O jovem, deformado pelas ulcerações, ainda ajoelhado e súplice, afogava-se no caudaloso rio das lágrimas. Profundamente compadecido, o Apóstolo orou a Jesus. Não terminara a prece sentida, quando vislumbrou Estevão, nimbado de claridade diamantina, adentrando-se pelo recinto, sorrindo e acercando-se.
Simão ficou extasiado e começou a chorar suavemente.

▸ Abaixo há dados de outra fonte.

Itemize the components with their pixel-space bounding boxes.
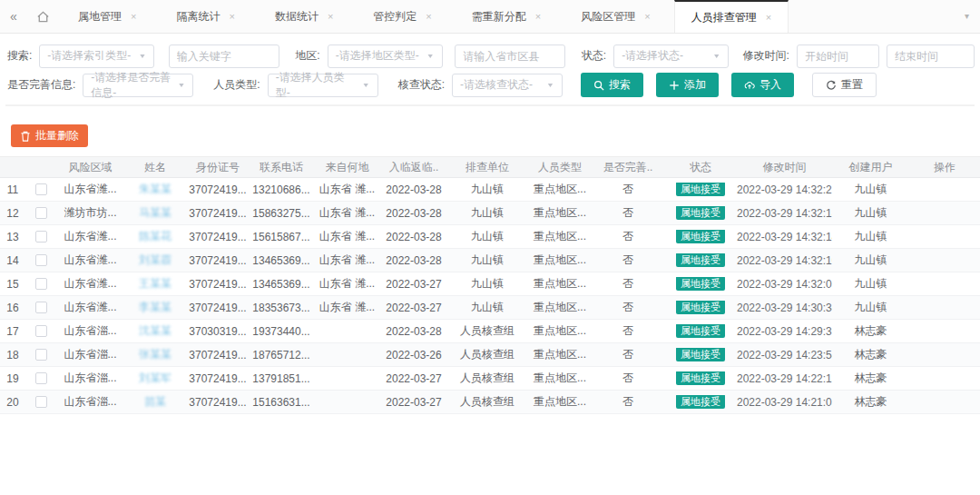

– Pedro – falou o visitante iluminado – o amor e a caridade são as asas que nos elevam o ser a Deus, quando o conhecimento da verdade lhe sustenta o pensamento e lhe vitaliza o coração. Socorramos o pobre irmão, que corre pelo apertado espaço de sombras, no qual se encontra, para que reconquiste a saída para a luz libertadora. É da Divina Lei que retribuamos com o bem todo o mal que recebermos. Assim, não há outra alternativa, senão amar e ajudar. As feridas que cobrem o corpo do enfermo são as energias que o intoxicavam e agora são expelidas. O seu arrependimento e os propósitos para tornar-se melhor, secarão o poço de peçonha. Mas nós lhe devemos cicatrizar as chagas externas com o bálsamo da compaixão.
Simão, então, explicou ao enfermo:
– Os céus ouviram tuas súplicas, e Estevão, vivo e puro, vem te auxiliar através das minhas mãos e do teu arrependimento real. Colocando a destra sobre a cabeça e a sinistra sobre a fronte febril, Pedro orou, enquanto o doente estorcegava, afirmando arderem o corpo e as chagas, até cair exausto, banhado por álgido suor. Terminando a aplicação de energias, o “pescador de almas” tomou-o nos braços fortes, acostumados a segurar as redes no mar da Galiléia, e recolheu o paciente desmaiado à enxerga mais próxima. Lentamente as feridas e intumescências vermelho-arroxeadas começaram a murchar, e a pele foi-se recuperando, até tornar-se lisa e sem mancha. Deixando-o dormir, o discípulo abnegado recordou-se de Jesus e balbuciou, comovido:
– ...E “não tornes a pecar, para que não te aconteça algo pior”.
Afastou-se em silêncio com o coração explodindo de alegrias e de gratidão a Deus, reflexionando na sabedoria e misericórdia das Leis da Vida.